Input data ▸
▼▼▼
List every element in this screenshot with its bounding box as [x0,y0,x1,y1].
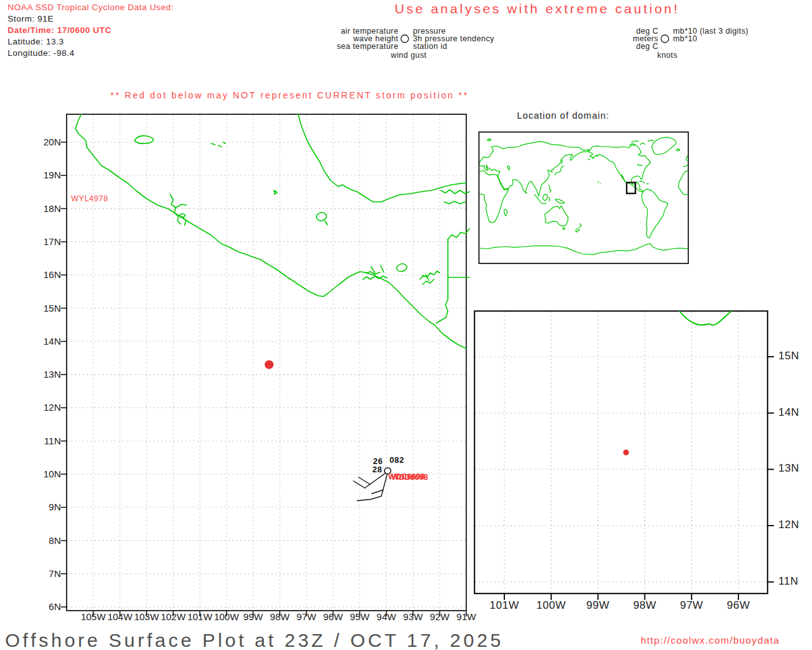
main-map-lat-label: 18N [29,203,61,214]
legend-unit-sea-temp: deg C [595,42,658,51]
main-map-lon-label: 96W [319,611,347,622]
station-sea-temp: 28 [372,465,382,475]
inset-map-title: Location of domain: [517,110,610,121]
main-map-lat-label: 10N [29,468,61,479]
buoy-label: WYL4978 [71,194,108,203]
main-map-lat-label: 15N [29,303,61,314]
source-url: http://coolwx.com/buoydata [641,635,780,646]
storm-position-dot-main [265,360,273,369]
zoom-map-lon-label: 96W [719,599,757,612]
main-map-lon-label: 92W [426,611,454,622]
main-map-lon-label: 91W [452,611,480,622]
main-map-lon-label: 93W [399,611,427,622]
legend-sea-temperature: sea temperature [303,42,398,51]
legend-wind-gust: wind gust [391,51,426,60]
main-map-lat-label: 20N [29,136,61,147]
main-map-lat-label: 8N [29,535,61,546]
storm-position-warning: ** Red dot below may NOT represent CURRE… [110,90,469,100]
main-map-lon-label: 102W [159,611,187,622]
zoom-map-lat-label: 14N [778,406,799,419]
zoom-map-lat-label: 15N [778,350,799,362]
main-map-lon-label: 97W [292,611,320,622]
storm-latitude-line: Latitude: 13.3 [8,37,64,47]
legend-unit-tendency: mb*10 [673,34,697,43]
main-map-lat-label: 19N [29,169,61,180]
station-pressure: 082 [390,456,404,465]
zoom-map-lon-label: 99W [579,599,617,612]
zoom-map-lat-label: 11N [778,575,798,588]
storm-longitude-line: Longitude: -98.4 [8,48,75,58]
zoom-map-lon-label: 101W [485,599,523,612]
legend-units-circle [661,35,669,43]
main-map-lat-label: 17N [29,236,61,247]
main-map-lon-label: 104W [106,611,134,622]
main-map-lat-label: 12N [29,402,61,413]
main-map-lat-label: 6N [29,601,61,612]
main-map-lon-label: 95W [346,611,374,622]
caution-banner: Use analyses with extreme caution! [395,1,679,17]
zoom-map-lat-label: 12N [778,519,799,531]
legend-station-id: station id [413,42,447,51]
main-map-lat-label: 14N [29,336,61,347]
main-map-lon-label: 94W [372,611,400,622]
storm-position-dot-zoom [623,449,629,455]
main-map-lon-label: 105W [79,611,107,622]
legend-unit-wind-gust: knots [657,51,678,60]
main-map-lat-label: 11N [29,435,61,446]
storm-datetime-line: Date/Time: 17/0600 UTC [8,25,112,36]
zoom-map-lon-label: 100W [532,599,570,612]
station-id-label-overlap: WDD8698 [391,473,428,482]
main-map-lon-label: 99W [239,611,267,622]
data-source-line: NOAA SSD Tropical Cyclone Data Used: [8,3,174,13]
legend-station-circle [401,35,409,43]
main-map-lat-label: 13N [29,369,61,380]
main-map-lat-label: 7N [29,568,61,579]
main-map-lon-label: 100W [213,611,240,622]
main-map-lat-label: 9N [29,501,61,512]
plot-title: Offshore Surface Plot at 23Z / OCT 17, 2… [5,630,504,650]
main-map-lon-label: 103W [133,611,160,622]
storm-id-line: Storm: 91E [8,14,54,24]
main-map-lon-label: 98W [266,611,294,622]
main-map-lon-label: 101W [186,611,214,622]
zoom-map-lon-label: 97W [672,599,710,612]
main-map-lat-label: 16N [29,269,61,280]
zoom-map-lon-label: 98W [625,599,664,612]
zoom-map-lat-label: 13N [778,462,799,475]
offshore-surface-plot: NOAA SSD Tropical Cyclone Data Used: Sto… [0,0,812,650]
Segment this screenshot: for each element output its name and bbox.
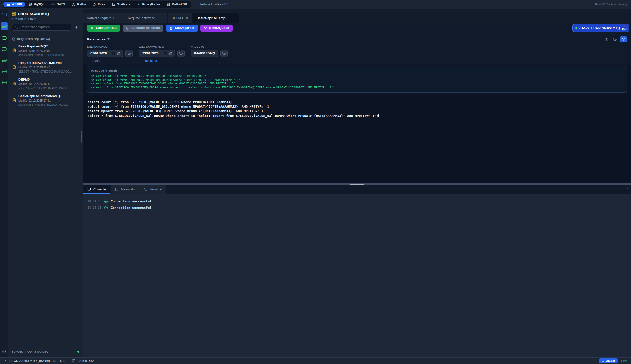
▲▲▲
Work to be completed ▸ The listing should be transcribed in full, exactly, and without its pictures.

Answer for this exercise ▸
List every element in this screenshot with its bounding box as [x0,y0,x1,y1].
main-map-lat-label: 18N [29,203,61,214]
legend-unit-sea-temp: deg C [595,42,658,51]
main-map-lon-label: 96W [319,611,347,622]
station-sea-temp: 28 [372,465,382,475]
inset-map-title: Location of domain: [517,110,610,121]
main-map-lat-label: 10N [29,468,61,479]
buoy-label: WYL4978 [71,194,108,203]
main-map-lat-label: 15N [29,303,61,314]
source-url: http://coolwx.com/buoydata [641,635,780,646]
storm-position-dot-main [265,360,273,369]
zoom-map-lon-label: 96W [719,599,757,612]
main-map-lon-label: 92W [426,611,454,622]
main-map-lon-label: 91W [452,611,480,622]
main-map-lon-label: 93W [399,611,427,622]
legend-sea-temperature: sea temperature [303,42,398,51]
legend-wind-gust: wind gust [391,51,426,60]
main-map-lat-label: 20N [29,136,61,147]
main-map-lat-label: 8N [29,535,61,546]
storm-position-warning: ** Red dot below may NOT represent CURRE… [110,90,469,100]
main-map-lon-label: 102W [159,611,187,622]
zoom-map-lat-label: 14N [778,406,799,419]
zoom-map-lat-label: 15N [778,350,799,362]
main-map-lon-label: 97W [292,611,320,622]
storm-latitude-line: Latitude: 13.3 [8,37,64,47]
legend-unit-tendency: mb*10 [673,34,697,43]
main-map-lat-label: 19N [29,169,61,180]
station-pressure: 082 [390,456,404,465]
zoom-map-lon-label: 99W [579,599,617,612]
zoom-map-lat-label: 11N [778,575,798,588]
storm-longitude-line: Longitude: -98.4 [8,48,75,58]
zoom-map-lon-label: 101W [485,599,523,612]
legend-units-circle [661,35,669,43]
main-map-lat-label: 17N [29,236,61,247]
main-map-lon-label: 104W [106,611,134,622]
main-map-lat-label: 12N [29,402,61,413]
main-map-lat-label: 6N [29,601,61,612]
main-map-lon-label: 95W [346,611,374,622]
caution-banner: Use analyses with extreme caution! [395,1,679,17]
zoom-map-lat-label: 12N [778,519,799,531]
legend-station-id: station id [413,42,447,51]
main-map-lat-label: 14N [29,336,61,347]
main-map-lon-label: 94W [372,611,400,622]
storm-position-dot-zoom [623,449,629,455]
main-map-lon-label: 105W [79,611,107,622]
legend-unit-wind-gust: knots [657,51,678,60]
main-map-lat-label: 11N [29,435,61,446]
storm-datetime-line: Date/Time: 17/0600 UTC [8,25,112,36]
zoom-map-lon-label: 100W [532,599,570,612]
station-id-label-overlap: WDD8698 [391,473,428,482]
main-map-lon-label: 99W [239,611,267,622]
data-source-line: NOAA SSD Tropical Cyclone Data Used: [8,3,174,13]
legend-station-circle [401,35,409,43]
main-map-lat-label: 13N [29,369,61,380]
main-map-lat-label: 7N [29,568,61,579]
main-map-lon-label: 100W [213,611,240,622]
main-map-lat-label: 9N [29,501,61,512]
plot-title: Offshore Surface Plot at 23Z / OCT 17, 2… [5,630,504,650]
main-map-lon-label: 103W [133,611,160,622]
storm-id-line: Storm: 91E [8,14,54,24]
main-map-lon-label: 98W [266,611,294,622]
main-map-lon-label: 101W [186,611,214,622]
zoom-map-lon-label: 97W [672,599,710,612]
main-map-lat-label: 16N [29,269,61,280]
zoom-map-lon-label: 98W [625,599,664,612]
zoom-map-lat-label: 13N [778,462,799,475]
offshore-surface-plot: NOAA SSD Tropical Cyclone Data Used: Sto… [0,0,812,650]
Segment this screenshot: for each element output its name and bbox.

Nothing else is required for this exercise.